▶ **What is needed**
In the material below, print every line exactly and omit the pictures.

▬▬▬▬▬▬

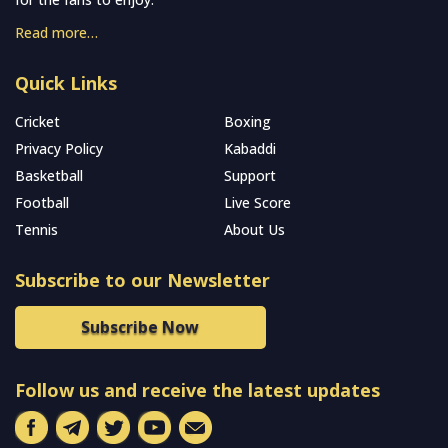
Read more…
Quick Links
Cricket
Boxing
Privacy Policy
Kabaddi
Basketball
Support
Football
Live Score
Tennis
About Us
Subscribe to our Newsletter
Subscribe Now
Follow us and receive the latest updates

▬▬▬▬▬▬

▶ **Task response**
Read more…
Quick Links
Cricket
Boxing
Privacy Policy
Kabaddi
Basketball
Support
Football
Live Score
Tennis
About Us
Subscribe to our Newsletter
Subscribe Now
Follow us and receive the latest updates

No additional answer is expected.